How streaming services like Fubo are fighting back on this pan:
Now though YouTube TV, Fubo, Vidgo, Roku, Paramount, Disney, NBCUniversal, and more have come together to create a coalition called Preservice Viewerchoice to stop this move.
“Cable and satellite regulations were enacted decades ago, long before most Americans had even heard of the internet. It’s almost laughable that the same policies would be appropriate in an era with nearly unlimited viewing options.” The coalition made up of YouTube TV, Fubo, and more said in a statement posted online.
This fight is putting local TV station owners like Nexstar at odds with network owners like Disney’s ABC and Comcast’s NBCUniversal. Right now ABC and NBC can make contracts covering all of their affialites even the ones they don’t own for streaming services like YouTube TV. If local TV stations win, it would dramatically change how the FCC regulates live TV streaming services. It would also force them to negotiate directly with the owners of local TV stations like Nexstar. If that change happens, Fubo, Hulu, and others wouldn’t be able to strike deals directly with Paramount for all CBS stations, for example. Instead, they will need to go to each individual owner of each local TV station. This is what cable TV companies have to do, and it is what live TV streaming services may have to do soon.
The group of local TV stations owners are pushing the FCC saying this change is needed to protect local news. YouTube TV and others are pushing back, saying, “Local news thrives under the current system. It took mere months for streaming services to offer local news in every U.S. market, while it took decades for traditional providers to do the same under the old rules and regulations some large affiliates now want to apply to streaming services. Requiring streaming platforms to negotiate carriage individually in all 210 designated markets will lead to less local news available for streaming viewers.”
Would this cost cord cutters more money?
If local stations get their way it could also mean you will pay more for services like YouTube TV, Fubo, Hulu + Live TV, and more. If the owners of ABC, CBS, FOX, and NBC local stations succeed, live TV streaming services would need to pay a $1.23 fee per subscriber every year for the FCC regulatory fee imposed on cable TV companies, according to Ted Hearn, a policy expert who had worked for ACA Connects, who posted the stat on X (formerly Twitter). Based on a Leichtman Research Group study that found 13.4 million subscribers to live TV streaming services, the fees would add up to $16.4 million.
So why is this all happening?
The collation is pushing this to ensure local news will be offered on streaming services. With that said you can’t ignore the money side of this. Recently multiple local owners have been pushing for increases in what they get for their locals. Right now they have to accept what the parent networks agree to with streaming services. This rule change would allow them to decline offers they don’t like.
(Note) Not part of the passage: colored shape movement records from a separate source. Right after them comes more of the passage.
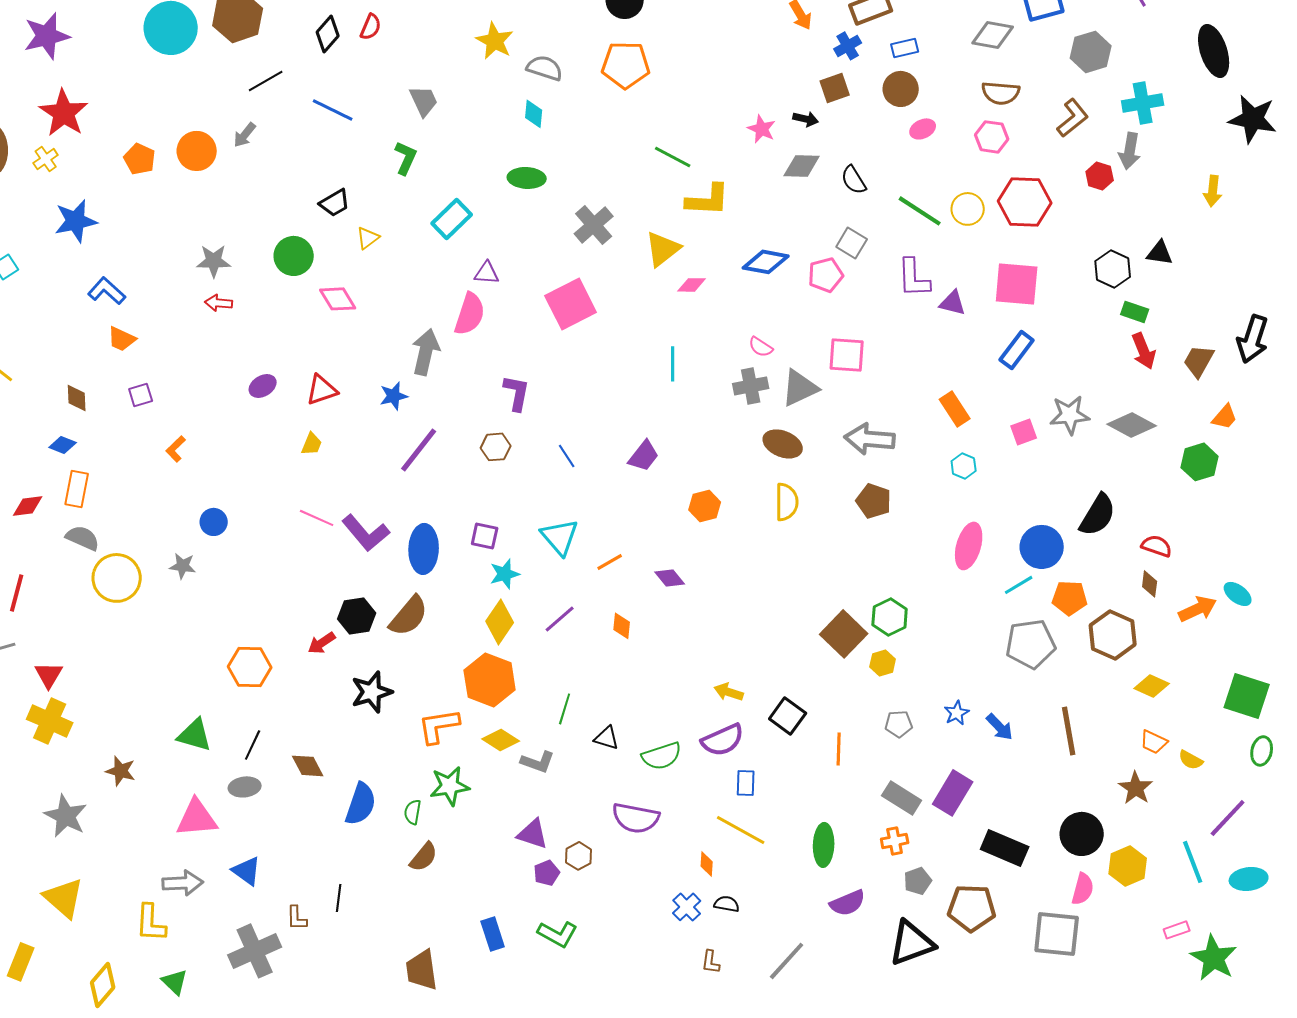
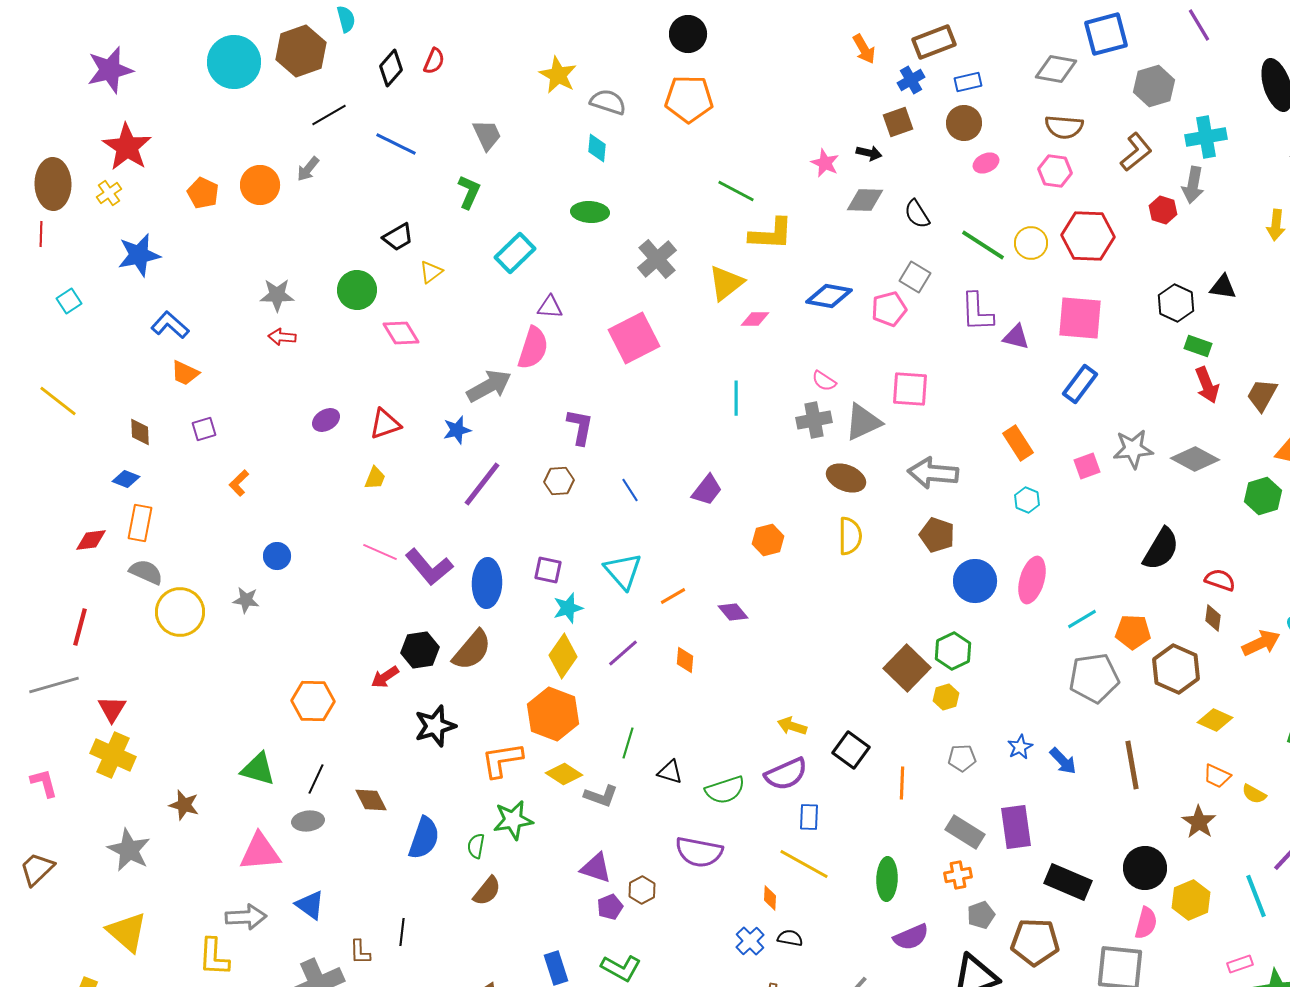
gray arrow: (426, 352) -> (489, 386), turned 48
blue circle: (1042, 547) -> (975, 581), moved
purple rectangle: (953, 793) -> (1016, 827), turned -39

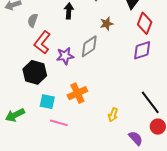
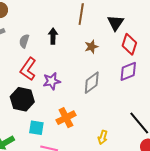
gray semicircle: (33, 20) -> (24, 41), moved
gray diamond: (89, 46) -> (92, 83), moved

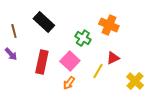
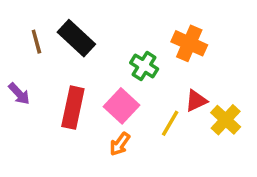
brown line: (14, 31) -> (36, 42), moved
yellow cross: (135, 81) -> (226, 120), moved

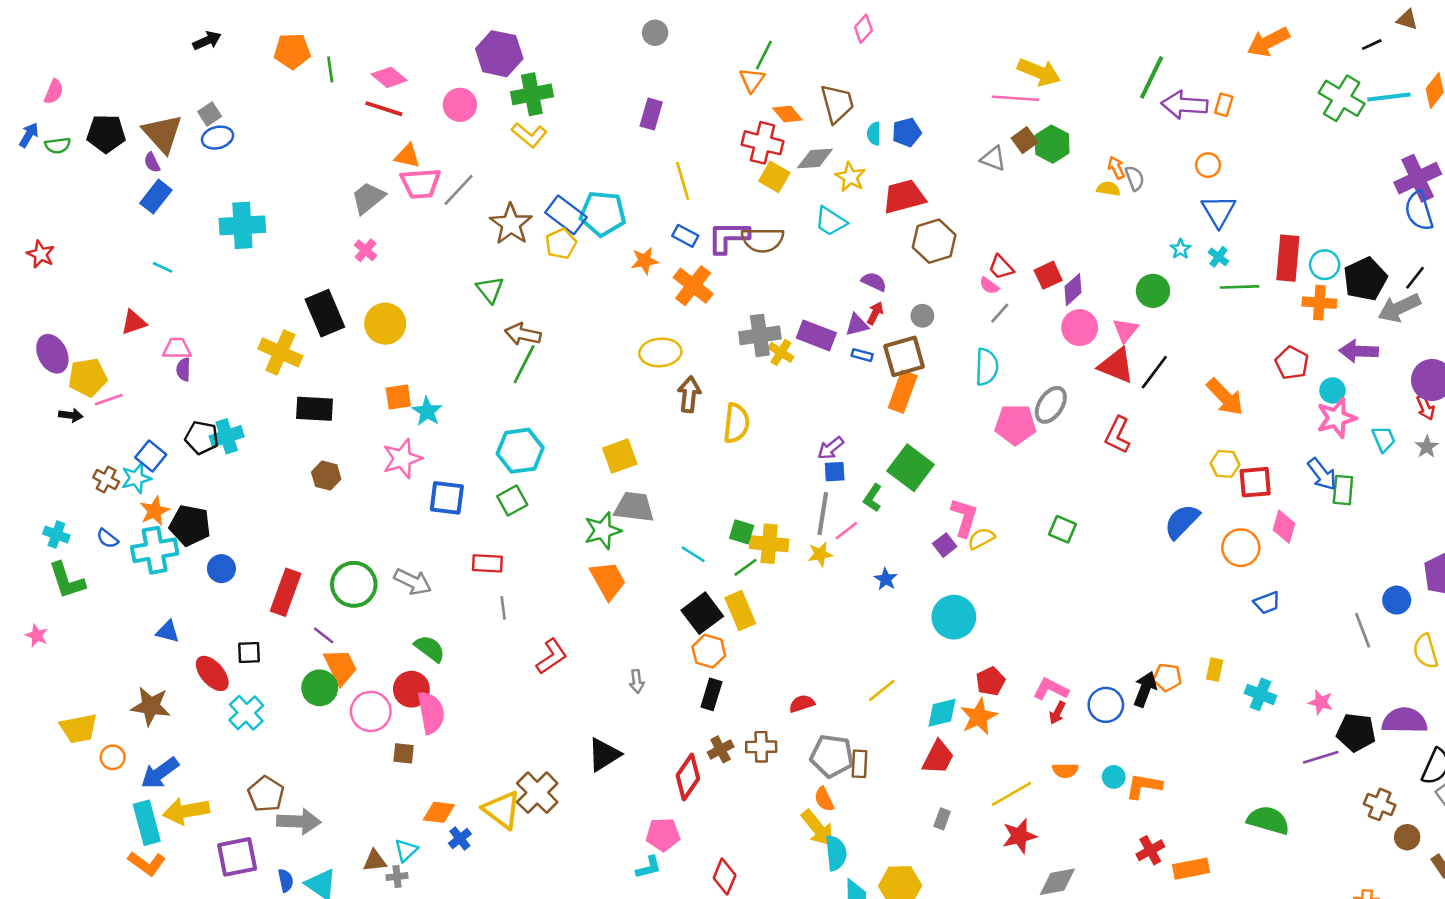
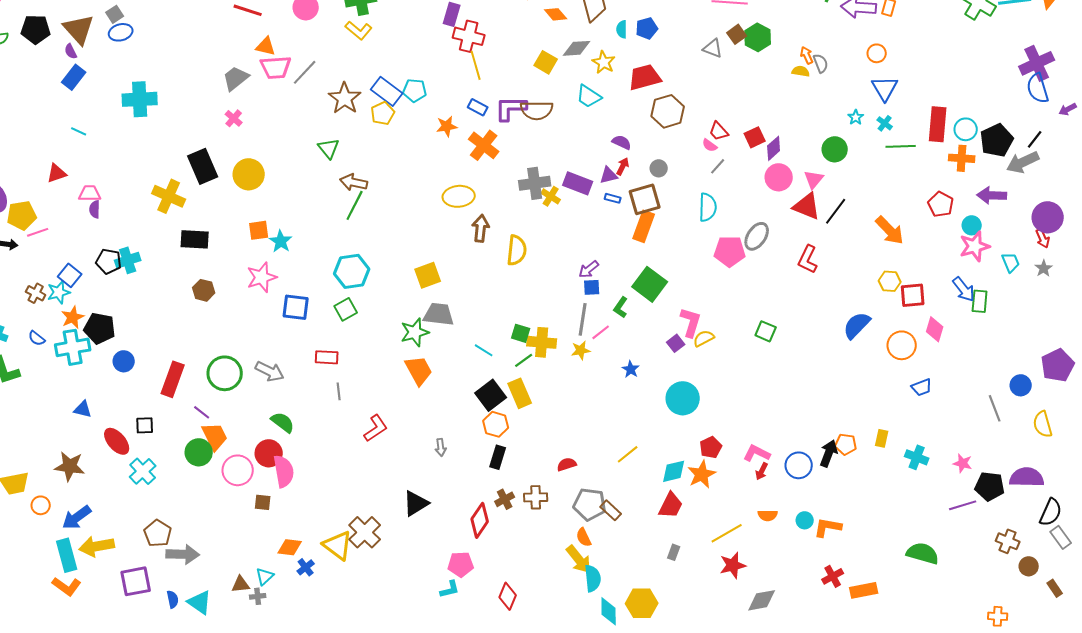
red cross: (763, 143) -> (469, 36), moved
cyan pentagon: (603, 214) -> (415, 90), size x0.7
brown rectangle: (859, 764) -> (611, 510), turned -50

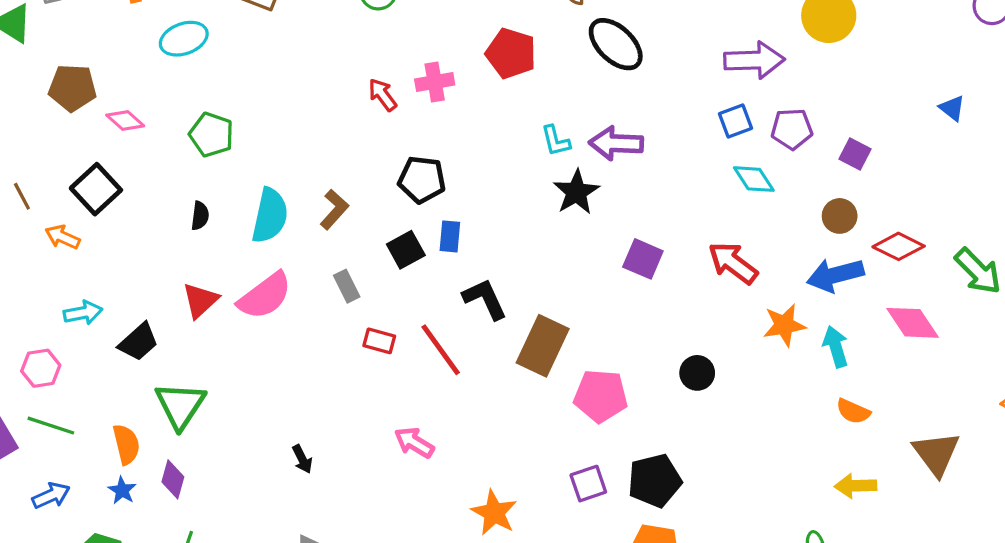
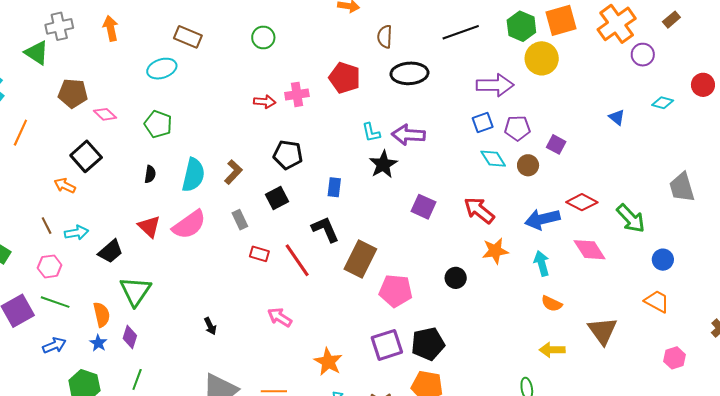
cyan ellipse: (184, 39) -> (162, 69), moved
black ellipse: (616, 44) -> (409, 73), turned -48
red arrow: (382, 95) -> (265, 102), turned 130
brown line: (22, 196) -> (47, 226), moved
brown circle: (840, 216) -> (528, 165), moved
blue rectangle: (450, 236) -> (334, 187), moved
red triangle: (200, 300) -> (149, 227), turned -35
orange star: (784, 325) -> (495, 251), moved
purple square: (588, 484) -> (387, 345), size x1.4

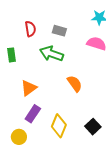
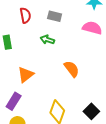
green arrow: (51, 54) -> (47, 40), size x0.6
purple rectangle: (33, 114) -> (14, 101), moved

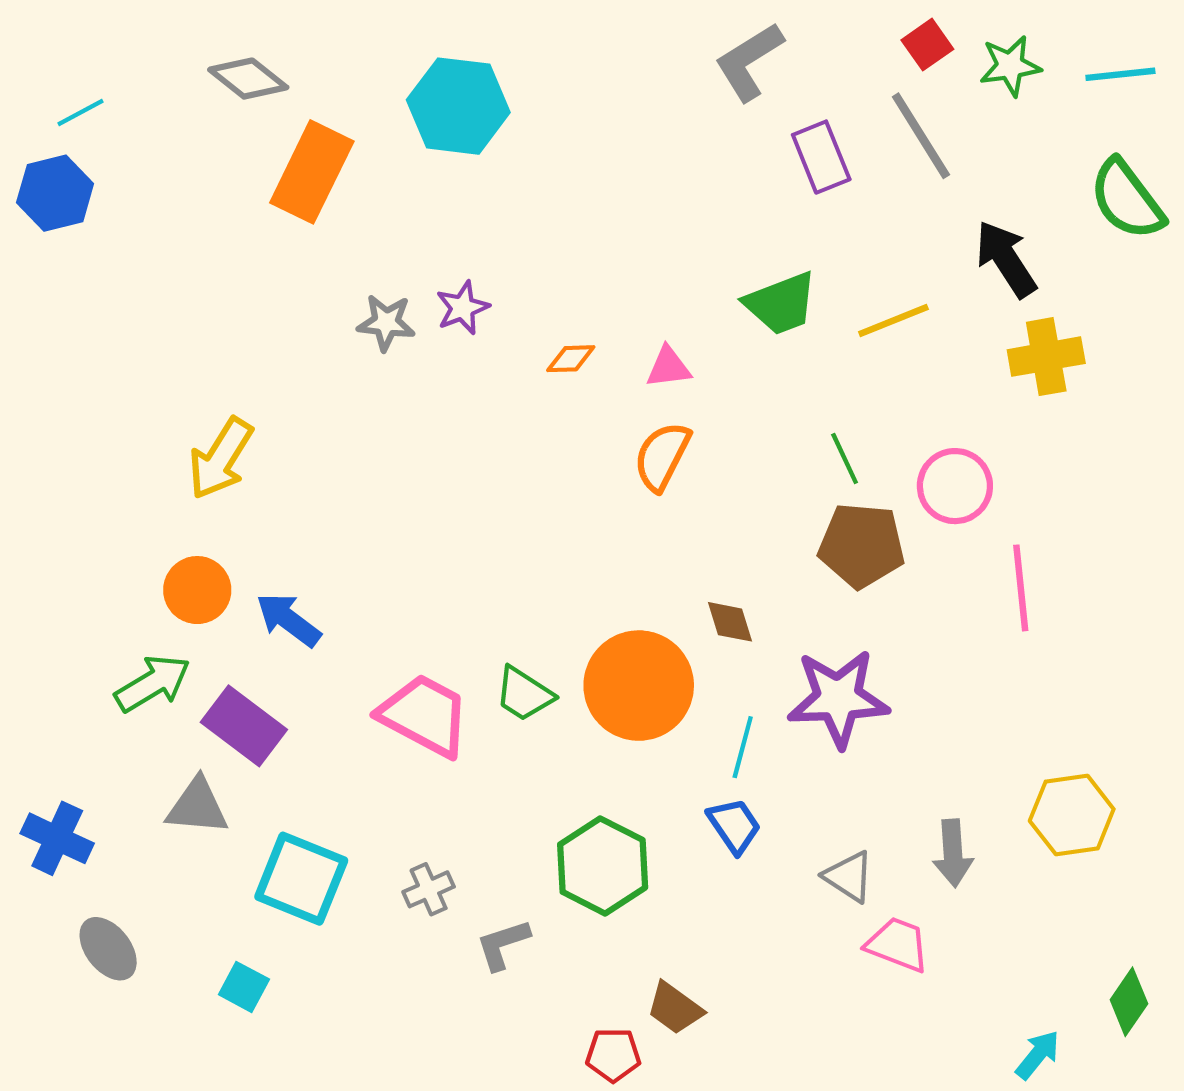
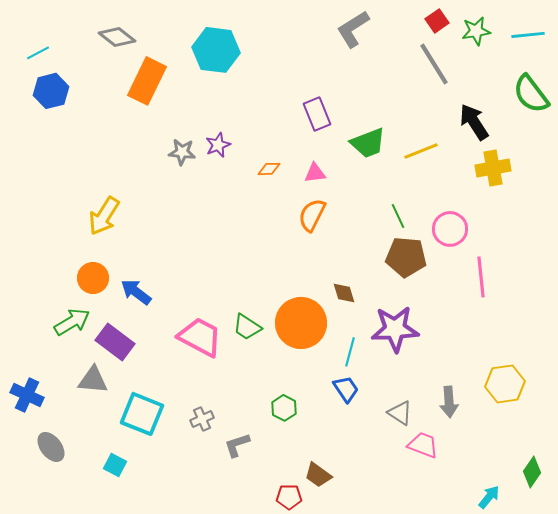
purple rectangle: (821, 157) -> (317, 114), moved
blue hexagon: (55, 193) -> (51, 91), moved
green hexagon: (603, 866) -> (284, 408), size x0.6

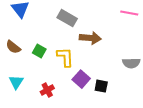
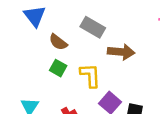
brown semicircle: (13, 47) -> (58, 42), moved

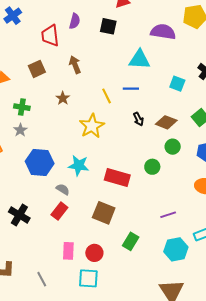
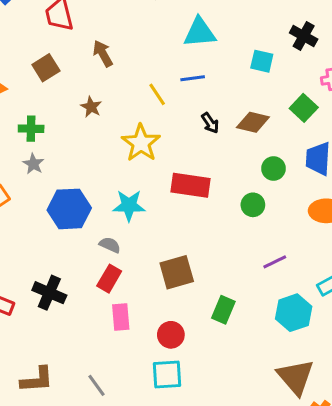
green circle: (173, 147) -> (273, 169), moved
green circle: (152, 167) -> (253, 205), moved
red rectangle: (117, 178) -> (191, 185), moved
brown square: (104, 213) -> (177, 272), turned -30
pink rectangle: (68, 251) -> (121, 317), moved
So what does this mean for cord cutters?
Local channels have argued the deals they got with live TV streaming services were too low. A change would mean a new round of negotiations for all of the local channels, which could lead to blackouts if agreements aren’t made. It could also result in higher costs for streaming services.
If the FCC changes the rules, this puts services like Hulu, YouTube TV, FuboTV, and more in a tough spot. First, they would have agree to the demands of locals for more money and raise their prices or drop those channels. Something is likely to result in blackouts like what we are seeing with DIRECTV right now.
For now, it looks like local station owners are ready for a long fight to get what they believe will be a better deal for them.